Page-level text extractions
● ● ●
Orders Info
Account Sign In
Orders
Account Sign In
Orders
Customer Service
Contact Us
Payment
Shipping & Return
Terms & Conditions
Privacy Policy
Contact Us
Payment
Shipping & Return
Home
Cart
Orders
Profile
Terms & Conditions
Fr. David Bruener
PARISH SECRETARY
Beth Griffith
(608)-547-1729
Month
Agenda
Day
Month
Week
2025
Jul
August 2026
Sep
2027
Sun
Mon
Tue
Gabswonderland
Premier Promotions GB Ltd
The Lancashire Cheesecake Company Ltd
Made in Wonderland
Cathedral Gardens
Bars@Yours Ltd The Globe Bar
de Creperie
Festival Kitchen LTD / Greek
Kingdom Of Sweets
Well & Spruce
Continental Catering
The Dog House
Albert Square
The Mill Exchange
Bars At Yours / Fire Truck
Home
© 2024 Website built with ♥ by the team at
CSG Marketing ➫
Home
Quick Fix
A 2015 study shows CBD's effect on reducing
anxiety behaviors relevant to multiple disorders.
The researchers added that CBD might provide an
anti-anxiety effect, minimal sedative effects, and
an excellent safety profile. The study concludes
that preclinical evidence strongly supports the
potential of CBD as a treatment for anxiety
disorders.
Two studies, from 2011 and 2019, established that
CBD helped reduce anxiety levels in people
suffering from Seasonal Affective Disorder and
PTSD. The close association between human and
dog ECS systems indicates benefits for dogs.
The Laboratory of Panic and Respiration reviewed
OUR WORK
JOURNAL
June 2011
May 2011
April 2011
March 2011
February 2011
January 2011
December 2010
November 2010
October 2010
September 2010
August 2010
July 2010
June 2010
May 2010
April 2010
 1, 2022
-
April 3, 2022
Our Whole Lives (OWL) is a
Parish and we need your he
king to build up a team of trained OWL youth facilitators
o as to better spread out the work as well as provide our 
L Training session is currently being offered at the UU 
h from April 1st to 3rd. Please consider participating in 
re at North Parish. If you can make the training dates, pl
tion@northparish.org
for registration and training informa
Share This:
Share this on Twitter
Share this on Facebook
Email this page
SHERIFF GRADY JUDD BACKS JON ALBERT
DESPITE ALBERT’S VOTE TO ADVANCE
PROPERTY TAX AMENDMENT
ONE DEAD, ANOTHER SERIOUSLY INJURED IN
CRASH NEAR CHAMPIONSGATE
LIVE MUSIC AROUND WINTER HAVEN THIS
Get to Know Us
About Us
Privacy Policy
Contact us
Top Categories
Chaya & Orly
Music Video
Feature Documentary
● ● ●
> WHAT THE TASK ASKS: Using the records above, copy all lines that include the word "from".

> SOLUTION FOR THIS TASK:
Two studies, from 2011 and 2019, established that
suffering from Seasonal Affective Disorder and
h from April 1st to 3rd. Please consider participating in 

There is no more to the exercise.